Amnesty International calls Afghanistan under the Taliban 'a human rights catastrophe'. Afghan women, struggling to survive in what has become a police state claiming to be a theocracy, describe themselves as the 'living dead'. Conditions are so deplorable for these women that many are severely depressed. Without the resources to leave the country, an increasing number are now choosing suicide, once rare there, as a means of escape. A foreign physician working in the city tells his tale. "Doctors are seeing a lot of esophageal burns. Women swallow battery acid or poisonous household cleansers, because they are easy to find. But it's a very painful way to die." For most women, it's the living that is painful; death is but a release.

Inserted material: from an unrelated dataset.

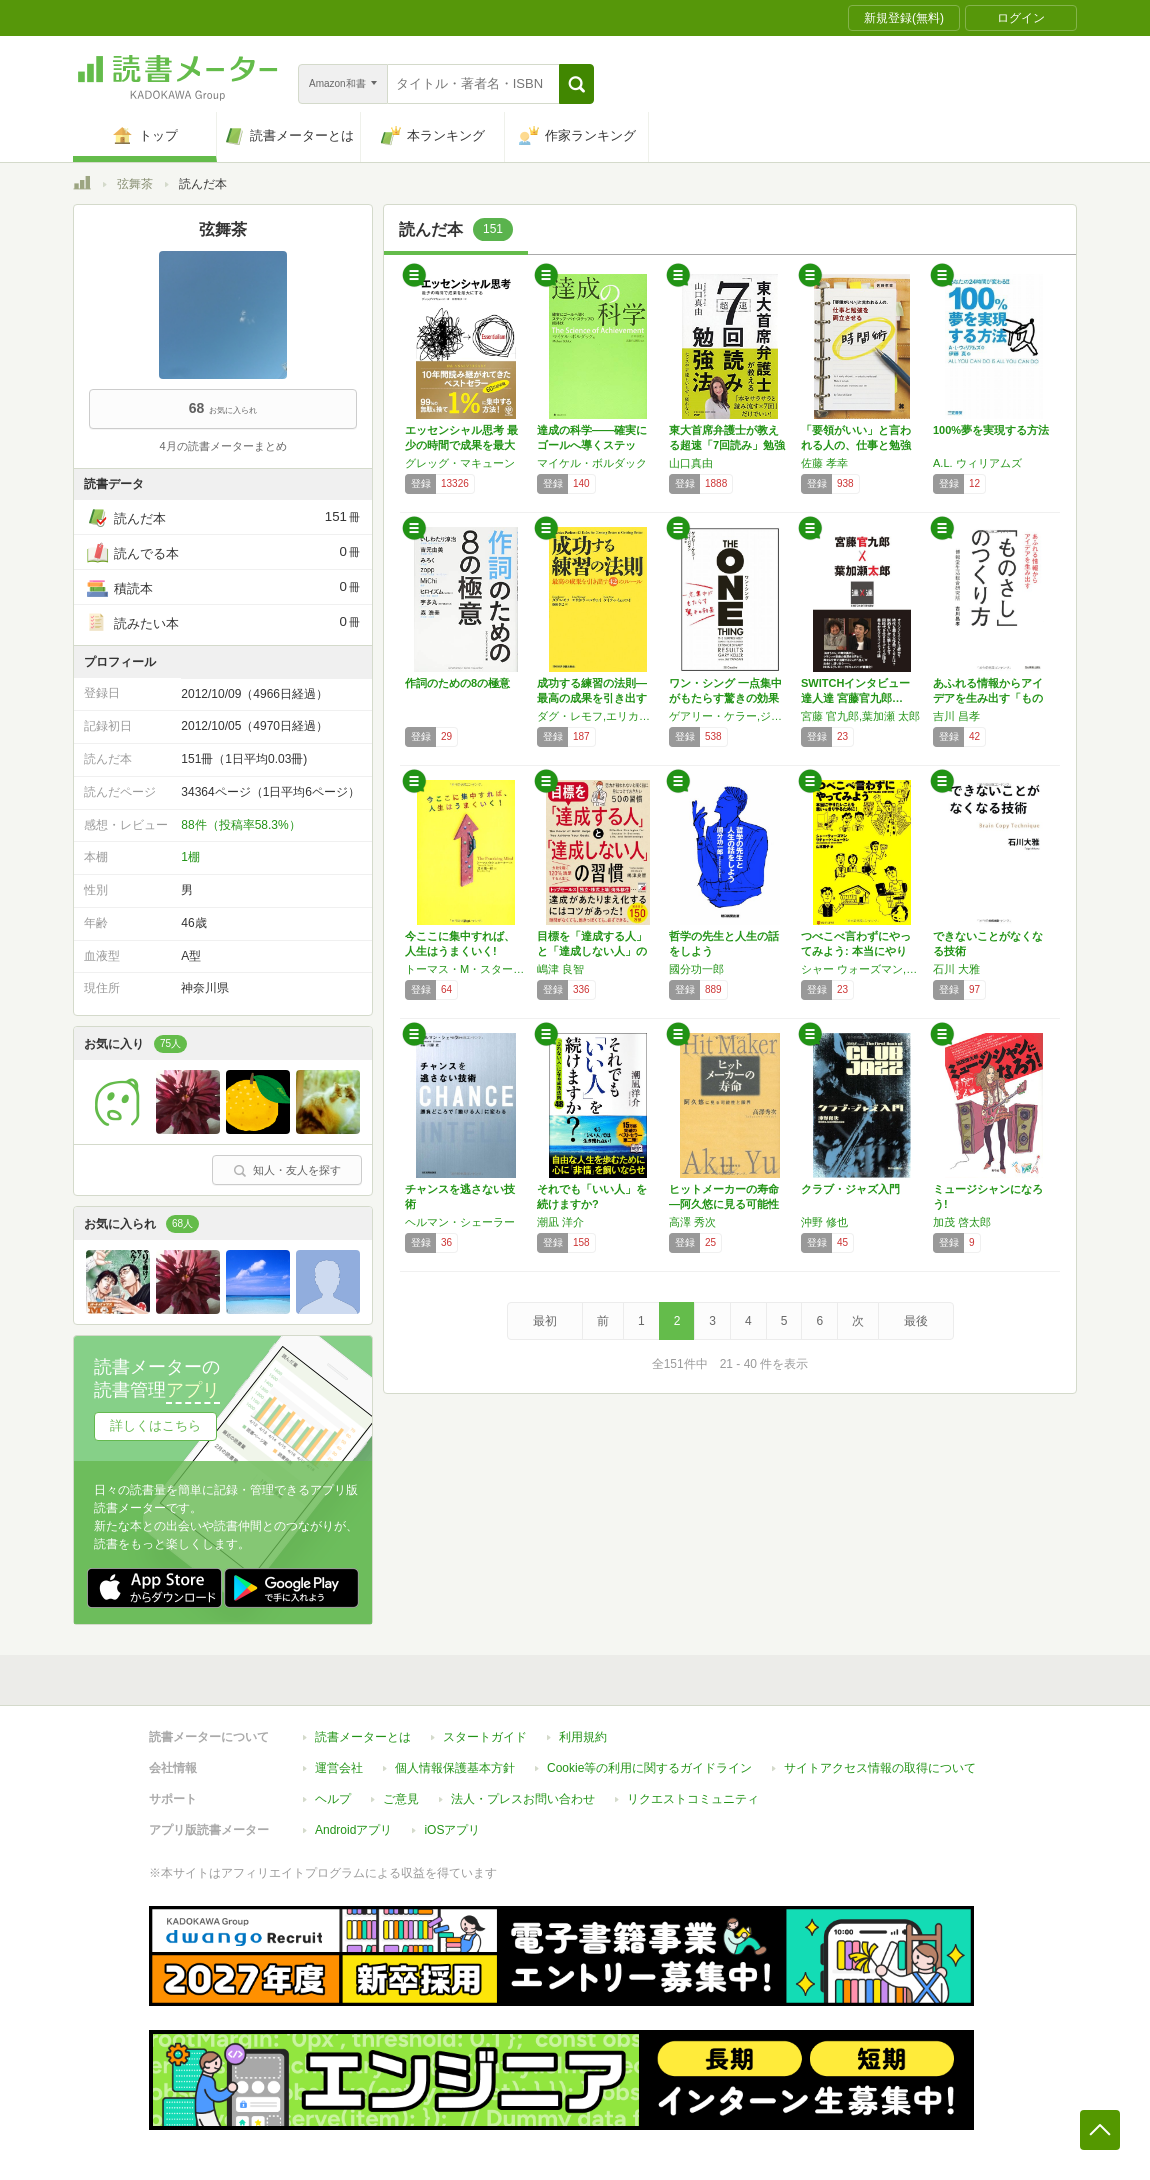  What do you see at coordinates (560, 969) in the screenshot?
I see `嶋津 良智` at bounding box center [560, 969].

Why does the regime insist that women be confined at home? Reducing women to mere objects, a senior Taliban official says, "It's like having a flower, or a rose. You water it and keep it at home for yourself, to look at it and smell it. It [a woman] is not supposed to be taken out of the house to be smelled." Another leader is less poetic. "There are only two places for an Afghan woman - in her husband's house, and in the graveyard."
As my tears flowed, I surmised that the graveyard is a far better option; one is free there - free from the world, free from being a woman, free from being.